Monday, May 31, 2010

Writing is Inescapable

There are some jobs where you go to the office, clock in, do your work, clock out, and leave. Writing is not one of those jobs. Writing is who you are, every minute of the day, whether you're working on the story or not.

As I mentioned, I'm working on editing Zenith and I have until the end of June to do so, a date that is approaching far quicker than I'd like. After that last post I went to my day job as a receptionist, came home, and went into immediate care. I spent the next seven hours on a doctor's examining table, getting my blood drawn, being sent to the hospital, having a CT done, and waiting for results. Through that whole ordeal, between thoughts of "I bet it's appendicitis" and "ow ow ow OW" and "OH GOD I HATE NEEDLES" and just "uuggghh," there were thoughts like "I'll have to remember what a CT is like for when I'm writing about Ciera" or "Maybe the disease she can have is stomach cancer." I've had Ciera's story rattling around in my head for years, (where a teen is struggling with a terminal illness and doesn't tell her friend) so even when I was on the table, part of me treated the experience as research.

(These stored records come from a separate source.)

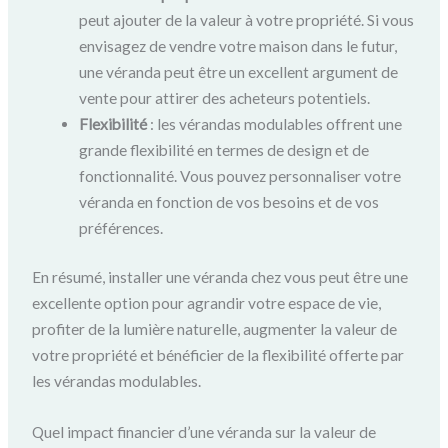
peut ajouter de la valeur à votre propriété. Si vous
envisagez de vendre votre maison dans le futur,
une véranda peut être un excellent argument de
vente pour attirer des acheteurs potentiels.
Flexibilité
: les vérandas modulables offrent une
grande flexibilité en termes de design et de
fonctionnalité. Vous pouvez personnaliser votre
véranda en fonction de vos besoins et de vos
préférences.
En résumé, installer une véranda chez vous peut être une
excellente option pour agrandir votre espace de vie,
profiter de la lumière naturelle, augmenter la valeur de
votre propriété et bénéficier de la flexibilité offerte par
les vérandas modulables.
Quel impact financier d’une véranda sur la valeur de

It's a job you can't leave at the office, you can't leave at home.

That said I haven't gotten much done since the last entry here, because I spent such a long time in the hospital. I'm alive and I spent all of yesterday out of town away from my computer at a Memorial Day picnic. Tonight hopefully I can find some time to focus and get a few chapters knocked out before I have to turn my attention to homework.

Deadlines are great for me, ovarian cysts are not, even if they afford me chances to research a future project.

Friday, May 28, 2010

"All Writing is Rewriting"

For years I have heard authors toss around this phrase, that all writing is rewriting. I want to tell them they've got it backwards, that all rewriting is writing. You have a fully formed first draft and suddenly, you are starting from scratch. There is no such thing as a minor edit at this point, this is not plastic surgery. This is orthopedics, the breaking and reforming and placement of bones, the bare skeleton of what you wish to create. This is heart surgery and brain surgery, this is fixing the insides of a story so that it can live and breathe and speak on its own someday. You recreate the story, instead of making it look better. You rewrite it. Re-write. Write again. You essentially write a second novel, by fixing up that first draft.

So how can they say that all writing is rewriting? That first draft wasn't rewriting, there was nothing to repeat. But here's the thing, only the first draft is ever truly written, without being rewritten, and the first draft never makes it to publication. First drafts are monsters, hidden deep in our closets, that we hope will never be viewed by any eyes other than our own. True writing, the stuff that fills the pages of a book, that's rewriting. All real writing, all commendable writing, is rewriting. So all rewriting is writing and, to a point, all writing is rewriting, no matter how impossible that sounds. It's almost a paradox, yet we authors achieve it. Or we try to, in my case, at least.

So today I truly begin the process of writing something that I hope someday one other than myself will read. Or maybe two, or two hundred, or two thousand, who can be sure? Today I begin setting bones and sewing up hearts and stopping bleeds so that my creation can stand up straight and walk out of my door, to no longer have to hide in the shadows. Today I begin--officially--rewrites. I've got 33 days before my finished second draft is due if I want the hard copy that I won from NaNoWriMo. 33 days, 4 of which will be spent in the classroom, and 15 of which will be spent at work. But I wrote a novel, a full first draft, in 30, while going to school 5 days a week, working 3-4 days a week. So I can do this, I believe I can. I work best under a deadline.

And I'm going to try to post everyday again, to help me stay on track. I don't have to submit my daily word count to the NaNo site anymore, so I'm going to do it here. If I don't post, I know I didn't write, and then all of you know I didn't write. Hold me accountable, while I try to discover what Richard North Patterson meant when he first said that all writing is rewriting.

"Writing is rewriting. A writer must learn to deepen characters, trim writing, intensify scenes. To fall in love with the first draft to the point where one cannot change it is to greatly enhance the prospects of never publishing." Richard North Patterson

Sunday, May 2, 2010

I'm Not Dead

I'm not dead, I promise. I have been writing between one and three thousand words a day, steadily, every day...just not on my novels, sadly. But for the record, so far all of my papers have been A's. I have one week, six papers, and two presentations left before finals, and after that, summer. Well, summer school but handling three weeks of one class is so much better than fourteen weeks of five classes. The novel writing, though, is going to wait for a bit after next week. Not because I'm writing other things, but because I'll be editing. It's finally time to edit Zenith before I get that free copy from NaNo. As soon as junior year is over; that's part of my reward for surviving.